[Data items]
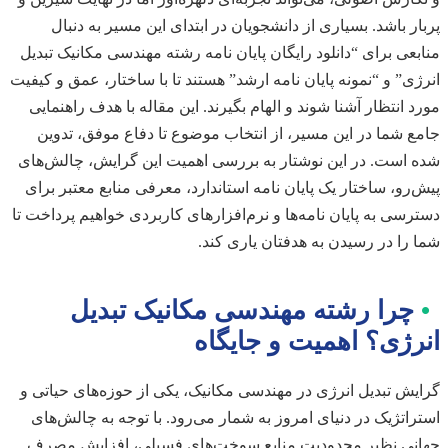
پربار باشد. بسیاری از دانشجویان در ابتدای این مسیر به دنبال
منابعی برای “دانلود رایگان پایان نامه رشته مهندسی مکانیک تبدیل
انرژی” و “نمونه پایان نامه ارشد” هستند تا با ساختار، عمق و کیفیت
مورد انتظار آشنا شوند و الهام بگیرند. این مقاله با هدف راهنمایی
جامع شما در این مسیر، از انتخاب موضوع تا دفاع موفق، تدوین
شده است. در این نوشتار به بررسی اهمیت این گرایش، چالش‌های
پیش‌رو، ساختار یک پایان نامه استاندارد، معرفی منابع معتبر برای
دسترسی به پایان نامه‌ها و نرم‌افزارهای کاربردی خواهیم پرداخت تا
شما را در رسیدن به هدفتان یاری کند.
•
چرا رشته مهندسی مکانیک تبدیل
انرژی؟ اهمیت و جایگاه
گرایش تبدیل انرژی در مهندسی مکانیک، یکی از حوزه‌های حیاتی و
استراتژیک در دنیای امروز به شمار می‌رود. با توجه به چالش‌های
جهانی نظیر محدودیت منابع سوخت‌های فسیلی، افزایش مصرف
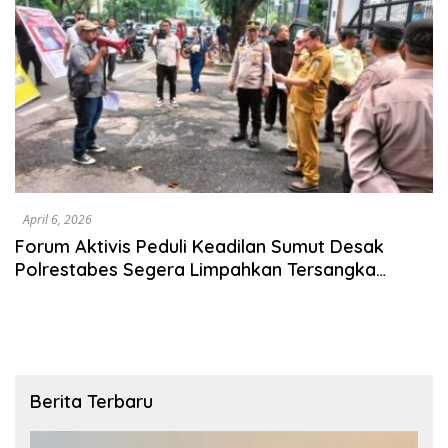
April 6, 2026
Forum Aktivis Peduli Keadilan Sumut Desak
Polrestabes Segera Limpahkan Tersangka
Penganiayaan Ke Kejari Medan
Berita Terbaru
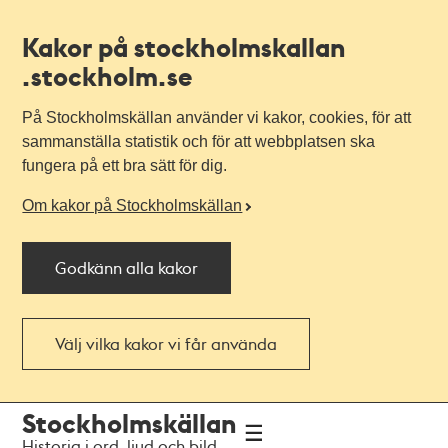
Kakor på stockholmskallan
.stockholm.se
På Stockholmskällan använder vi kakor, cookies, för att
sammanställa statistik och för att webbplatsen ska
fungera på ett bra sätt för dig.
Om kakor på Stockholmskällan
Godkänn alla kakor
Välj vilka kakor vi får använda
Till
Till
Stockholmskällan
navigationen
huvudinnehållet
Historia i ord, ljud och bild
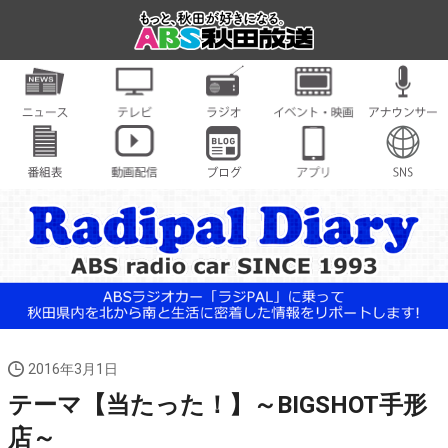
2016年3月1日
テーマ【当たった！】～BIGSHOT手形
店～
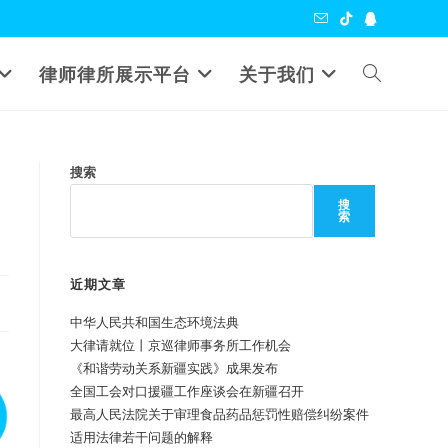
Toggle
律师律所展示平台
关于我们
website
》
搜索
search
搜
索
近期文章
中华人民共和国生态环境法典
大律请就位丨京巡律师事务所工作机会
《和谐劳动关系新疆实践》成果发布
全国工会对口援疆工作座谈会在新疆召开
最高人民法院关于审理食品药品惩罚性赔偿纠纷案件
适用法律若干问题的解释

• Problem requirements
Find how many lines above include "چالش"; reply with the number only.

• Written response
2